(Data extracted from a collection)

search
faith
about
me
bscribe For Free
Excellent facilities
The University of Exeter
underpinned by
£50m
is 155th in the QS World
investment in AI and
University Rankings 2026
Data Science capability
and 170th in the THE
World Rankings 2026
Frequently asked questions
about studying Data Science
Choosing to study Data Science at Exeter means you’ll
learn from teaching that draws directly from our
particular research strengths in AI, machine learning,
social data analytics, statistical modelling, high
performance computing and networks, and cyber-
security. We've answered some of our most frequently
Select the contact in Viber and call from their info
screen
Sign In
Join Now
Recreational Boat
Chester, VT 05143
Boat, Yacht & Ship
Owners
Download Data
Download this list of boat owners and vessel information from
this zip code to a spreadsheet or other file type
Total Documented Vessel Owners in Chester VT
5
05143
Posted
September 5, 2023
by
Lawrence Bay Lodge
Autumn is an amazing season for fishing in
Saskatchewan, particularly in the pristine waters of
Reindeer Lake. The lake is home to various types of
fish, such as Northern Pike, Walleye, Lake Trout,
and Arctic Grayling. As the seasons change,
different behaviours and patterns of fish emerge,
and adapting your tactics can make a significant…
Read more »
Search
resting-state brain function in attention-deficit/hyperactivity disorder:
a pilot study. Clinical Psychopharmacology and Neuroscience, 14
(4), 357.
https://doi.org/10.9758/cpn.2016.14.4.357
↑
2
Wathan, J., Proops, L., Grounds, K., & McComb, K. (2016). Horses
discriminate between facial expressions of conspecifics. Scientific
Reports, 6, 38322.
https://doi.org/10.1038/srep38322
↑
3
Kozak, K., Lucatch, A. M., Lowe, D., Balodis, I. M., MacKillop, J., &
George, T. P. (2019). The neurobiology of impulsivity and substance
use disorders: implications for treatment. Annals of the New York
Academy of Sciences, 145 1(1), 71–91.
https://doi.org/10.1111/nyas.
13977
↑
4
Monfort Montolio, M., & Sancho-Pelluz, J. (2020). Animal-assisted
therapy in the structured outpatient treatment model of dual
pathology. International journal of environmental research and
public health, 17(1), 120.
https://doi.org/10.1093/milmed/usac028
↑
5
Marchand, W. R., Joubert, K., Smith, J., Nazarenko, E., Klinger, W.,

WHAT TO DO: From the line that has "learn from teaching" through the line that has "September 5, 2023", copy every line exactly as it appears above, and leave out all others.

SOLUTION TO THIS EXERCISE:
learn from teaching that draws directly from our
particular research strengths in AI, machine learning,
social data analytics, statistical modelling, high
performance computing and networks, and cyber-
security. We've answered some of our most frequently
Select the contact in Viber and call from their info
screen
Sign In
Join Now
Recreational Boat
Chester, VT 05143
Boat, Yacht & Ship
Owners
Download Data
Download this list of boat owners and vessel information from
this zip code to a spreadsheet or other file type
Total Documented Vessel Owners in Chester VT
5
05143
Posted
September 5, 2023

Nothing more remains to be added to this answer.